Wir Naturalisten sollten den Tod nicht deshalb bagatellisieren, weil ihn zu dramatisieren religiösen Sinnversprechen zugutekommen könnte. Denn die berechtigte Abwehr von religiösem Aberglauben führt zu einer falschen Verharmlosung der Todesangst. Die Kehrseite unserer Todesangst ist unser Selbsterhaltungsstreben. Wir sollten nicht verkennen, wie leidensanfällig und trostbedürftig die Menschen im Anbetracht ihrer Sterblichkeit sind. Der Tod ist groß, wie Rainer Maria Rilke betont, unsere Rückkehr ins Nichts die größte Zumutung ans Leben.

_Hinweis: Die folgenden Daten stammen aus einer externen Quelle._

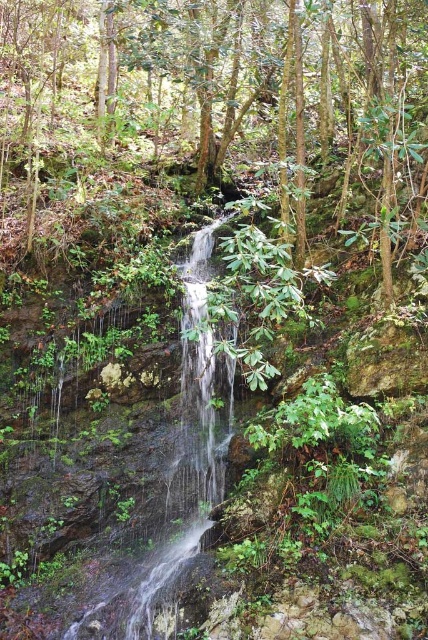 Question: Is green leafy tree at center to the right of clear water at center from the viewer's perspective?

Choices:
 (A) no
 (B) yes

Answer: (B)

Question: Can you confirm if green leafy tree at center is thinner than clear water at center?

Choices:
 (A) no
 (B) yes

Answer: (A)

Question: Is green leafy tree at center below clear water at center?

Choices:
 (A) yes
 (B) no

Answer: (B)

Question: Among these objects, which one is farthest from the camera?

Choices:
 (A) clear water at center
 (B) green leafy tree at center

Answer: (A)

Aber der Tod kommt unweigerlich und ist natürlich, Sie schreiben selbst, er sei "eingenäht" in das Leben. Wäre es da nicht das beste, sich an die eigene Vergänglichkeit zu gewöhnen?

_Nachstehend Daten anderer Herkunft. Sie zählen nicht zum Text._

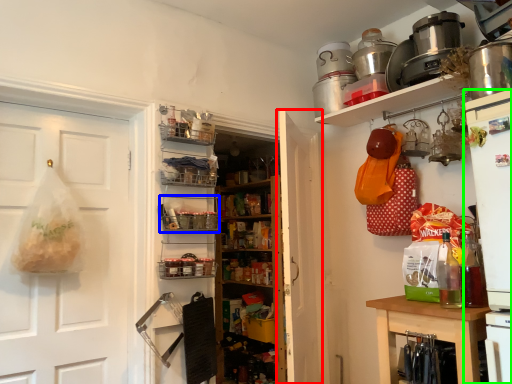 Question: Based on their relative distances, which object is farther from door (highlighted by a red box)? Choose from shelf (highlighted by a blue box) and appliance (highlighted by a green box).

Choices:
 (A) shelf
 (B) appliance

Answer: (B)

Wie soll man sich an etwas gewöhnen können, das man gar nicht kennt. Jeder ist der erste, der stirbt. Zu sterben bedeutet nicht nur, das letzte Mal etwas zum ersten Male tun, sondern auch das letzte Mal etwas zum einzigen Male tun. Trotzdem ist die Kunst des Sterbens ein großes Thema der Philosophie. Die dazugehörige Trostliteratur mit ihren geistreichen Reflexionen wird im Buch sorgfältig dargestellt und ihre Anwendbarkeit aufs Leben überprüft. Aber die umfangreiche Trostliteratur empfiehlt nicht nur rationale und beruhigende Weisheiten, sondern fordert auch zur Arbeit an sich selbst auf. Man soll sich an den Tod gewöhnen, indem man beispielsweise sein ganzes Leben lang der eigenen Sterblichkeit gedenkt, um nur einen Ratschlag zu nennen. Obwohl jedoch das Projekt einer lebenslangen Einübung ins Sterben, der wiederholten Vergegenwärtigung der eigenen Endlichkeit sowie der regelmäßigen Verinnerlichung kluger Tröstungen sinnvoll ist, ein vitales Selbst, dem etwas am eigenen Leben liegt, wird sich schwer mit dem Tod abfinden, geschweige denn anfreunden wollen.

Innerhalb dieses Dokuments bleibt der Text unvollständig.